This post was originally published on the Urban Institute’s blog, Urban Wire on December 17, 2015.
Earlier this week, I wrote about how new and nontraditional forms of data hold promise for public policy researchers, but also raise a lot of new questions. I want to now skip ahead a bit and posit the following: In a world where researchers understand how to access, download, and analyze new data sources, are they prepared to do so responsibly and ethically?
While data breaches at your favorite store or online dating website are now almost commonplace, researchers have worried about data privacy for some time. Anyone using administrative data from the Internal Revenue Service or Social Security Administration, for example, must go through extensive training to access the data and often must use it in secure buildings on local networks. The Census Bureau takes data privacy very seriously because without it, people might be less likely to answer surveys (other issues of nonresponse and imputation issues notwithstanding).
But say a researcher matches credit card transaction data to administrative earnings records or data on participation in some government program.
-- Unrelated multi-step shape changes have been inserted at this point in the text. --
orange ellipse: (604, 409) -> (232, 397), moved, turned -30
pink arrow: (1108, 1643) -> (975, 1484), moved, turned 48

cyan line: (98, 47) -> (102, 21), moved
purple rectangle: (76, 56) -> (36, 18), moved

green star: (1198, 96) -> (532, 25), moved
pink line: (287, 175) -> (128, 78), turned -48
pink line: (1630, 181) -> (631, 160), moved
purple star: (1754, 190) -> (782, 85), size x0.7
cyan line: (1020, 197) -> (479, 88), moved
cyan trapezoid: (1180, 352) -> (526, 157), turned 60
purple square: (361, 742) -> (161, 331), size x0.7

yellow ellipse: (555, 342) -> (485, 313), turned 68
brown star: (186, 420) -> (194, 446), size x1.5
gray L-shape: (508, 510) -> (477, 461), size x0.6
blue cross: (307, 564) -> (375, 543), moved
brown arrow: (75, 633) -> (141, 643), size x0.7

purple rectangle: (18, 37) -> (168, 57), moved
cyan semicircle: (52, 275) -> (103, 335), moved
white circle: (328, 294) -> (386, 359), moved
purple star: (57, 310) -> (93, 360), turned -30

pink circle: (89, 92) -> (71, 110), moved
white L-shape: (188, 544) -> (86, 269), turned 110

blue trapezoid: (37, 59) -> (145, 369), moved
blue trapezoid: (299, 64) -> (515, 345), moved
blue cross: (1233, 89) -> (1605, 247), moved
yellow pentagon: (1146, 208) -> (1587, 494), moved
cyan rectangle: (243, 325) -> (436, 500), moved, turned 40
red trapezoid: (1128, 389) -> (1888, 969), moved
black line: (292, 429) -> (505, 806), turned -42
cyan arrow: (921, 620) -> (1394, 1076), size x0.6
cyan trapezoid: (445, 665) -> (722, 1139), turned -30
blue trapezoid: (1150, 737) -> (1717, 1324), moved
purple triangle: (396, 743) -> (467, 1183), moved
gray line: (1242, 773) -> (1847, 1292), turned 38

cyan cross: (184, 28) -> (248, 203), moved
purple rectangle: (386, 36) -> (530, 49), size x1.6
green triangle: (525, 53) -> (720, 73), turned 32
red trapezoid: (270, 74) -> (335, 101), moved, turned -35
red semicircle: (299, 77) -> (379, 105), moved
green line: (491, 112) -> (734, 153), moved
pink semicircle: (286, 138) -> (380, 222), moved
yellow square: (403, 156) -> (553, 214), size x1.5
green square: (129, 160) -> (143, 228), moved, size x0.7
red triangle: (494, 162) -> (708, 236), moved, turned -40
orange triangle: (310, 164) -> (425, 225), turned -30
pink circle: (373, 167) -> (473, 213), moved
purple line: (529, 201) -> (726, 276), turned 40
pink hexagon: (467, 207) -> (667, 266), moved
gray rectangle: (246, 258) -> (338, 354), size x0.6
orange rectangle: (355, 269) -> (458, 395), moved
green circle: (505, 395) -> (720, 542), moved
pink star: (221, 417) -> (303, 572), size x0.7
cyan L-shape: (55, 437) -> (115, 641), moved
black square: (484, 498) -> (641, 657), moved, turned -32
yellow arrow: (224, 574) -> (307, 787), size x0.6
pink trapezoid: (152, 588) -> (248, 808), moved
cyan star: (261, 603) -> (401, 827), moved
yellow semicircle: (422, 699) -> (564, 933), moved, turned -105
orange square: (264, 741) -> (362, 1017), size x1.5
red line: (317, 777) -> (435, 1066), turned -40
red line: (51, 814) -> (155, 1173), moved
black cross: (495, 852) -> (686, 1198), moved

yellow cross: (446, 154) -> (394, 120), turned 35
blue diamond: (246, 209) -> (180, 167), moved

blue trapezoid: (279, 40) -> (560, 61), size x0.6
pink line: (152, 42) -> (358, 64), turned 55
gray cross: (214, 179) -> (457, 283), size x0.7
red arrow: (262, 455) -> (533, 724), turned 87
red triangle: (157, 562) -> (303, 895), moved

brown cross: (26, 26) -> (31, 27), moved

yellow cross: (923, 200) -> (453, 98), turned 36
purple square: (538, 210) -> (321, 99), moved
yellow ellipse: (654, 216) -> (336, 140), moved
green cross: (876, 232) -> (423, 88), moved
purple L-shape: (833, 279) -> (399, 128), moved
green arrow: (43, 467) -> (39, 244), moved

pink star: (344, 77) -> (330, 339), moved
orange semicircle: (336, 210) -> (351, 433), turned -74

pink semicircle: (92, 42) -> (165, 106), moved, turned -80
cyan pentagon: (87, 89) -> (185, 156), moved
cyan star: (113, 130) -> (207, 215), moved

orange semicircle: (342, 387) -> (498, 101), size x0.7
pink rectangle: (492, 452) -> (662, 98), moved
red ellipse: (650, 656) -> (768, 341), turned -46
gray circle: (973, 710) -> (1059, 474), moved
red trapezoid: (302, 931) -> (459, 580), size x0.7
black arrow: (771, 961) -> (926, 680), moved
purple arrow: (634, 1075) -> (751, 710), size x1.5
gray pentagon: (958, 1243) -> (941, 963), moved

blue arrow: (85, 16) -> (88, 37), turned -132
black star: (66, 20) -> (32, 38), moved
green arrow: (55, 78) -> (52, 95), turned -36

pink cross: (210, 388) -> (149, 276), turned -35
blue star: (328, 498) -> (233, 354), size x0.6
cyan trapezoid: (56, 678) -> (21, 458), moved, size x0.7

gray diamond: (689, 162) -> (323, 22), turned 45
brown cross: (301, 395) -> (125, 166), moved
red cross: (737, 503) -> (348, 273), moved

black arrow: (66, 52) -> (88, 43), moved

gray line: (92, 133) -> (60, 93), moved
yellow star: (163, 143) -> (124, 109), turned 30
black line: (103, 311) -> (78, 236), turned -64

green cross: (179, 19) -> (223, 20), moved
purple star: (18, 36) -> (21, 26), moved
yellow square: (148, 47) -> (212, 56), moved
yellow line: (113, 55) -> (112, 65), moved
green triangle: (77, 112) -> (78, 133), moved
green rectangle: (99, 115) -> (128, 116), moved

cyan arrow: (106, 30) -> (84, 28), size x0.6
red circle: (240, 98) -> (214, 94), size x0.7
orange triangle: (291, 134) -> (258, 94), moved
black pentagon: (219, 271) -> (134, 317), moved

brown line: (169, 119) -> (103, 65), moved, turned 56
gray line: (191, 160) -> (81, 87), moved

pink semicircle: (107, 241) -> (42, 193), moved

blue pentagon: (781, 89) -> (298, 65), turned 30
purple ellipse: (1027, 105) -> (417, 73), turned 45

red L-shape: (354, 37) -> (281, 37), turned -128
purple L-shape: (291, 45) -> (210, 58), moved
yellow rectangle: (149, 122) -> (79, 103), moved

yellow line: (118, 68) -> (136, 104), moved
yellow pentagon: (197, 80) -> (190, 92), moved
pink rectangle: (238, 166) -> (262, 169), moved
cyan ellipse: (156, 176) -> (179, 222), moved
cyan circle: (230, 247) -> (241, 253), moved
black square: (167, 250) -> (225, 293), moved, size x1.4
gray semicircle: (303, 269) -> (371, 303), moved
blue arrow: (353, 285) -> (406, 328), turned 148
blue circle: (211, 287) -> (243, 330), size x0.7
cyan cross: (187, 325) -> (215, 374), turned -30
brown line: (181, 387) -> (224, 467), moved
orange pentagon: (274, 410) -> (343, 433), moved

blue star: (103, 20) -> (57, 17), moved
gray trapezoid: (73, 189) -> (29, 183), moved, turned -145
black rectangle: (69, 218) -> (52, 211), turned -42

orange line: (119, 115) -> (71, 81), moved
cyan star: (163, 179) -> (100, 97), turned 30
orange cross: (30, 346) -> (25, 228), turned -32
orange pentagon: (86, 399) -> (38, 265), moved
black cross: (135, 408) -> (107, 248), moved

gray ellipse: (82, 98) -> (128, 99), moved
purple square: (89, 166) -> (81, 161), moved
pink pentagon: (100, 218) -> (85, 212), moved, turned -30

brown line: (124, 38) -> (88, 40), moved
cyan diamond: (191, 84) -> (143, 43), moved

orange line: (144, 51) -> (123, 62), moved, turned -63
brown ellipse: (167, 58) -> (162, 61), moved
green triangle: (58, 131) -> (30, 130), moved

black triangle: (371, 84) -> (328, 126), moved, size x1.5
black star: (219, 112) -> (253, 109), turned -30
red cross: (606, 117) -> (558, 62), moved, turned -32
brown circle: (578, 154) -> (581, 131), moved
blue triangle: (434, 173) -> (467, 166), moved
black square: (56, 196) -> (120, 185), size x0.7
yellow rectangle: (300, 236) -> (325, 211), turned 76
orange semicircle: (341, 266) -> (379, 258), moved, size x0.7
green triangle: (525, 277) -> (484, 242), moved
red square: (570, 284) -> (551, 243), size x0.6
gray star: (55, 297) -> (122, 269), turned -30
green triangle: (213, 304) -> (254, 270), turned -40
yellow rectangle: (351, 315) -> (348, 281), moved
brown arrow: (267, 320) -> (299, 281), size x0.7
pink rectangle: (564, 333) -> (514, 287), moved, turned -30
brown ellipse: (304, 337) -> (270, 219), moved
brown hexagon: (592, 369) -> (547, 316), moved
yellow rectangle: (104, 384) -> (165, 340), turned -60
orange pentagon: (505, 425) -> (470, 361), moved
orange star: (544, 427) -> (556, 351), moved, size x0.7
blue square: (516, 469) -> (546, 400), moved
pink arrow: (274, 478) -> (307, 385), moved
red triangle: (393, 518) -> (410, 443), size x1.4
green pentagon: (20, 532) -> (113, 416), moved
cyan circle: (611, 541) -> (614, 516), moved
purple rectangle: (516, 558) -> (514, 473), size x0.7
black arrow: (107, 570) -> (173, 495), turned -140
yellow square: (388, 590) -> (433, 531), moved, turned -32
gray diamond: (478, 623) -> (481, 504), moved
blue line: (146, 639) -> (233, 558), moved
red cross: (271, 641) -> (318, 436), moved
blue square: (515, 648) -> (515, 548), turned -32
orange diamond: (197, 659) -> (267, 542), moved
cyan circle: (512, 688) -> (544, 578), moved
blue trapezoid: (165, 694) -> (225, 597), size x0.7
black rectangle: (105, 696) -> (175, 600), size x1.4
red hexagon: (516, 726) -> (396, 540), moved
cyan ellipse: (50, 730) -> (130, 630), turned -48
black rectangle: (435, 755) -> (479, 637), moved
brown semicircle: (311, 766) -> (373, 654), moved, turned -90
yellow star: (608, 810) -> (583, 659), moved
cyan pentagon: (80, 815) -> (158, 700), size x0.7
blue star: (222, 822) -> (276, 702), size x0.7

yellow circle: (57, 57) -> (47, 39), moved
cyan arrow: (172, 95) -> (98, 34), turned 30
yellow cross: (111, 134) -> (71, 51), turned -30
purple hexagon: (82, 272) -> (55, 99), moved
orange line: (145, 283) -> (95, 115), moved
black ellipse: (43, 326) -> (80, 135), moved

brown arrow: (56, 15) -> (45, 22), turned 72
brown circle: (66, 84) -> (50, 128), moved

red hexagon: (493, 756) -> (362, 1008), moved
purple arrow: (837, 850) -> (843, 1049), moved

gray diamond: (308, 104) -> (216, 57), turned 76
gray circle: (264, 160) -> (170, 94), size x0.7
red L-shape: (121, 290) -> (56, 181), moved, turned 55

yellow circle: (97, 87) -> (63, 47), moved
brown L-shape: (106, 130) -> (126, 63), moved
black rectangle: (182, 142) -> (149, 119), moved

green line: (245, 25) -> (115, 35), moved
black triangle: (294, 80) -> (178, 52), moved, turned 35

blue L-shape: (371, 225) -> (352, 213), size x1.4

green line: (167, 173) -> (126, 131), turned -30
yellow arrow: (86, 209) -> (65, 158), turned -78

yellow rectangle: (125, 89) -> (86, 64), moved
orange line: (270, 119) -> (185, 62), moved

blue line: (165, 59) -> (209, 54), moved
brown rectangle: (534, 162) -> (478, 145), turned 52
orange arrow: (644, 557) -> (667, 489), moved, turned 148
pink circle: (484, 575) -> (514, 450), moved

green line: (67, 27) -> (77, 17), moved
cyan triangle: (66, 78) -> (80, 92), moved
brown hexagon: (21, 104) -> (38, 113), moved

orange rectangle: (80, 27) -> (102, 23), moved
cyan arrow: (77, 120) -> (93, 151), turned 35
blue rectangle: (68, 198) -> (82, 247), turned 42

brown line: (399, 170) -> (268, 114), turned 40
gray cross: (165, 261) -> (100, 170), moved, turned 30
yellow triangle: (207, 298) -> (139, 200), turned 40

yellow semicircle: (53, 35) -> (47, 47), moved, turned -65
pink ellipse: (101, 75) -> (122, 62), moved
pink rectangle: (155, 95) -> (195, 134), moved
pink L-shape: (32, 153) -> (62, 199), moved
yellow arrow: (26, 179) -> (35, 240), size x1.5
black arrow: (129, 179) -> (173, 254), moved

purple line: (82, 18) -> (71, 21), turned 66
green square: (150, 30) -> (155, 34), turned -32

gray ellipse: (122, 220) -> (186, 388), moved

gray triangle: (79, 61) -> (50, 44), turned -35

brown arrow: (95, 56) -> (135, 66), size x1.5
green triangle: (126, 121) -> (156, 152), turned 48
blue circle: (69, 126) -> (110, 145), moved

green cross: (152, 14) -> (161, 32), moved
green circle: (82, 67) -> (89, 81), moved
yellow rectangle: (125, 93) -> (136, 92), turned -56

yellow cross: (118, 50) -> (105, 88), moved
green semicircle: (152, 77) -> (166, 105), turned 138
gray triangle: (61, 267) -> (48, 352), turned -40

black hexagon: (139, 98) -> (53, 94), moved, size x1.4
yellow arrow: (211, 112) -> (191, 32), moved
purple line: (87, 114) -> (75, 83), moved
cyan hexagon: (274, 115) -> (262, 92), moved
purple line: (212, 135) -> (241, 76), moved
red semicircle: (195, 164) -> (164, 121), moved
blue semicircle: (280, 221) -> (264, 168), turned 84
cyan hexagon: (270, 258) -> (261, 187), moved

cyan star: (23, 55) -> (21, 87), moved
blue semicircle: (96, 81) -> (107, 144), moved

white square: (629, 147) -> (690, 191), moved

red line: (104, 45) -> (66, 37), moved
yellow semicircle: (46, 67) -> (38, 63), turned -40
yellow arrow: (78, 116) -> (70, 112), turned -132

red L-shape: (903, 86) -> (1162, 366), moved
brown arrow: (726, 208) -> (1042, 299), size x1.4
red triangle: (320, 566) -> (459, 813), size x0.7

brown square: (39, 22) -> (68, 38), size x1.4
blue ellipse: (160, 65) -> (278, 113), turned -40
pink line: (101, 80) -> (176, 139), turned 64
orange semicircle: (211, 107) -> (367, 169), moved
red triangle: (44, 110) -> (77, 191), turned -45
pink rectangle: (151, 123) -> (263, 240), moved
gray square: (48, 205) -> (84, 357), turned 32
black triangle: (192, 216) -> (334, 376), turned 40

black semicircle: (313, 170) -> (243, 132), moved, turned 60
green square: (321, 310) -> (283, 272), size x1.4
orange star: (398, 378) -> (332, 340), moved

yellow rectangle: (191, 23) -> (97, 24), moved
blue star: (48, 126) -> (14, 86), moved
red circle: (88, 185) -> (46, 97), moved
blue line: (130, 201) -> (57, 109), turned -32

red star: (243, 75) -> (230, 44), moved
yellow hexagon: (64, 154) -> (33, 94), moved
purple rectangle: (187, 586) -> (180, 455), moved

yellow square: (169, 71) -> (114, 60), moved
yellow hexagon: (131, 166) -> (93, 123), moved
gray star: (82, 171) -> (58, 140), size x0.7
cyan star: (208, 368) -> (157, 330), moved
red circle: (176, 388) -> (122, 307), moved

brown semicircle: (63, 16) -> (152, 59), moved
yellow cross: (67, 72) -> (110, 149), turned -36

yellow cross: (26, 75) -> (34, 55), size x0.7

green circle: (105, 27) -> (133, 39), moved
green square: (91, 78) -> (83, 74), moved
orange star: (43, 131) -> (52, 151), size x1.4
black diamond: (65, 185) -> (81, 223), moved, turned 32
These data might be initially considered “big data,” but if the researcher merges the different data together and then focuses on a specific, small group, the researcher or others may easily identify individuals. Anonymity is fundamental to ethical research, but are researchers prepared to recognize these types of issues with such types of data? Or will the excitement of using new, real-time data overwhelm the requirements to be responsible?
Furthermore, will researchers be prepared to use analytic techniques that are accurate and replicable? How many graduate programs in economics are offering lessons in machine learning (which can move the typical, hypothesis-testing driven research approach to a data-driven approach)? I have seen a number of papers using, for example, Twitter data, where the researchers are themselves hand-coding and categorizing responses. Because such approaches are subject to error and might restrict researchers to small(er) sample sizes, this method is neither responsible nor replicable.
As “big data” and nontraditional data become a larger part of the tools available to researchers, we must be prepared to answer difficult questions about data security and privacy, computing power, and analytic methodologies.
This is very timely and insightful essay; these are significant points. Especially coming out of the Urban Institute, the call is for attention to the substance of data of any size. Data-driven means not just massive parallel processing, coding, minimal visualization, even in R. Health care policy certainly uses ‘Big data’ for professional substantive decisions, smart-city efforts do as well. Attention to true decision making, ethics, data privacy, and intellectual property need attention, and less so to sometimes vainglorious notions of ‘coding.’ Policy Analysis must be guided by substantive analysis as well as sound and viable techniques. Even the notions of volume, variety, velositiy, and veracity need to be applied to the growth of “Big Data’ applications themselves. Even major big data applications use semantic and graph triple stores rather than plain old retional or NoSQL databases, which is my cup of tea. Anyway, that’s my soapbox speech.